• _DATA TO EXAMINE_:
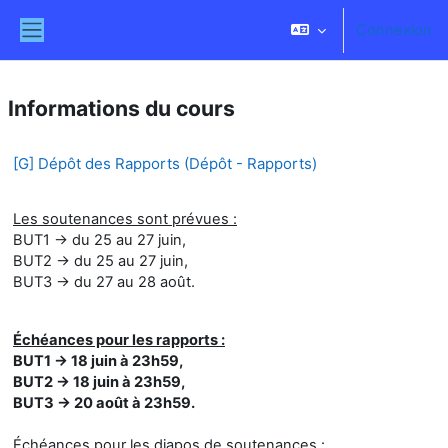
Passer au contenu principal
Connexion
Panneau latéral
Informations du cours
[G] Dépôt des Rapports (Dépôt - Rapports)
Les soutenances sont prévues :
BUT1 → du 25 au 27 juin,
BUT2 → du 25 au 27 juin,
BUT3 → du 27 au 28 août.
Échéances pour les rapports :
BUT1 → 18 juin à 23h59,
BUT2 → 18 juin à 23h59,
BUT3 → 20 août à 23h59.
Échéances pour les diapos de soutenances :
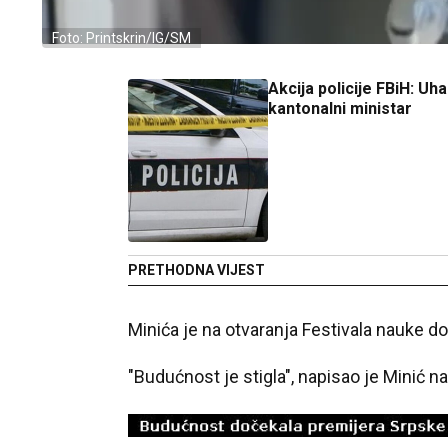
Foto: Printskrin/IG/SM
Akcija policije FBiH: Uh
kantonalni ministar
PRETHODNA VIJEST
Minića je na otvaranja Festivala nauke d
"Budućnost je stigla", napisao je Minić 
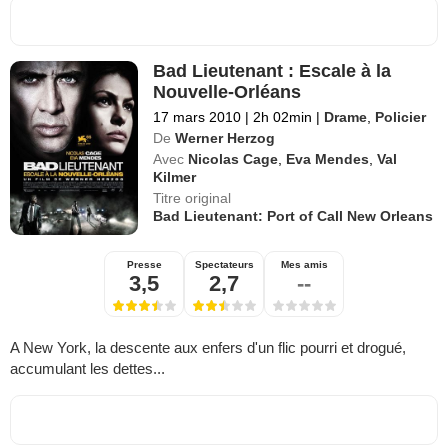
Bad Lieutenant : Escale à la
Nouvelle-Orléans
17 mars 2010
|
2h 02min
|
Drame
,
Policier
De
Werner Herzog
Avec
Nicolas Cage
,
Eva Mendes
,
Val
Kilmer
Titre original
Bad Lieutenant: Port of Call New Orleans
Presse
Spectateurs
Mes amis
3,5
2,7
--
A New York, la descente aux enfers d'un flic pourri et drogué,
accumulant les dettes...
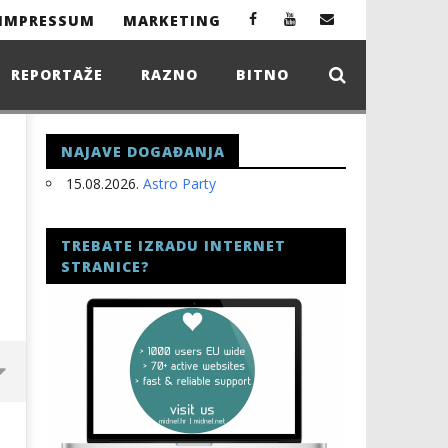
IMPRESSUM
MARKETING
REPORTAŽE
RAZNO
BITNO
NAJAVE DOGAĐANJA
15.08.2026.
Astro Party
TREBATE IZRADU INTERNET
STRANICE?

• _HOW TO COMPLETE THIS TASK_: Without the pictures, restate all the entries above exactly.

• _SOLUTION TO THE PROBLEM_:
Passer au contenu principal
Connexion
Panneau latéral
Informations du cours
[G] Dépôt des Rapports (Dépôt - Rapports)
Les soutenances sont prévues :
BUT1 → du 25 au 27 juin,
BUT2 → du 25 au 27 juin,
BUT3 → du 27 au 28 août.
Échéances pour les rapports :
BUT1 → 18 juin à 23h59,
BUT2 → 18 juin à 23h59,
BUT3 → 20 août à 23h59.
Échéances pour les diapos de soutenances :
Foto: Printskrin/IG/SM
Akcija policije FBiH: Uh
kantonalni ministar
PRETHODNA VIJEST
Minića je na otvaranja Festivala nauke d
"Budućnost je stigla", napisao je Minić 
Bad Lieutenant : Escale à la
Nouvelle-Orléans
17 mars 2010
|
2h 02min
|
Drame
,
Policier
De
Werner Herzog
Avec
Nicolas Cage
,
Eva Mendes
,
Val
Kilmer
Titre original
Bad Lieutenant: Port of Call New Orleans
Presse
Spectateurs
Mes amis
3,5
2,7
--
A New York, la descente aux enfers d'un flic pourri et drogué,
accumulant les dettes...
IMPRESSUM
MARKETING
REPORTAŽE
RAZNO
BITNO
NAJAVE DOGAĐANJA
15.08.2026.
Astro Party
TREBATE IZRADU INTERNET
STRANICE?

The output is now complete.